EXERCISE ▸
Tally every line of the records below that includes "akcija", and reply with the total alone.

[Transcribed page contents]

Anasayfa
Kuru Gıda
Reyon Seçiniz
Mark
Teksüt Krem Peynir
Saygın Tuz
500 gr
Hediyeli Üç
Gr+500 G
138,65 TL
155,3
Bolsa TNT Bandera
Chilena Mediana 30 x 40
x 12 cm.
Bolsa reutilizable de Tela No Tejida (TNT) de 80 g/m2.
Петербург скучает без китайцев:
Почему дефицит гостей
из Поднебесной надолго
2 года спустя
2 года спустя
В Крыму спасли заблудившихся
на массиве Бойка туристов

---

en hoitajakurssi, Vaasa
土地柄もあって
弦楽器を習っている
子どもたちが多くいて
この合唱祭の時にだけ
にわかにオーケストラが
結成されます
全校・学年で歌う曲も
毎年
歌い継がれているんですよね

...

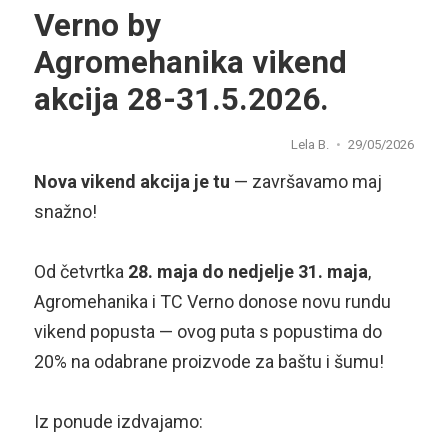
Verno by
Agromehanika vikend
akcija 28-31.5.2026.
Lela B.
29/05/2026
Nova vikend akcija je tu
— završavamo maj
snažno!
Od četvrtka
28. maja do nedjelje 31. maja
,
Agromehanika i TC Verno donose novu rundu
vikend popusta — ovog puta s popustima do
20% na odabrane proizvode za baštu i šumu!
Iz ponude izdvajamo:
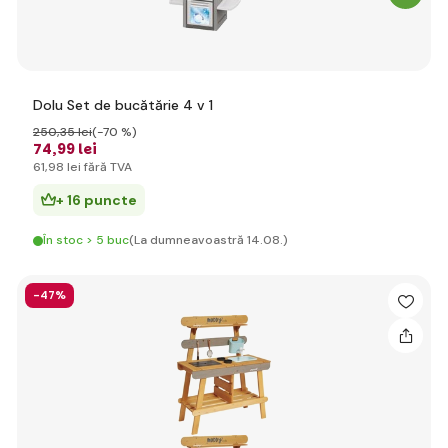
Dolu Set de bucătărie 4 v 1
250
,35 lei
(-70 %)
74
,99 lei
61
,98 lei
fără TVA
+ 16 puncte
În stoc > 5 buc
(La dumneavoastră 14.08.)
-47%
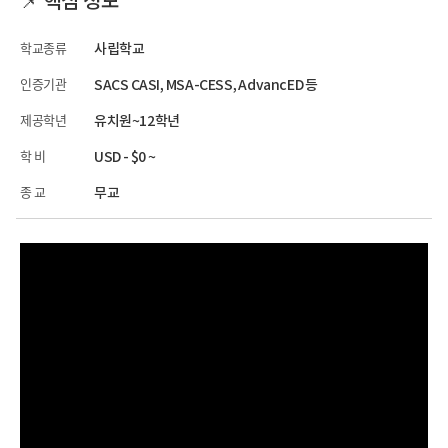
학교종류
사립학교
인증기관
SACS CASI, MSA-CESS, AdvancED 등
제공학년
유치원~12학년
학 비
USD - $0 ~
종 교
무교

PROBLEM SOLUTION ▸
2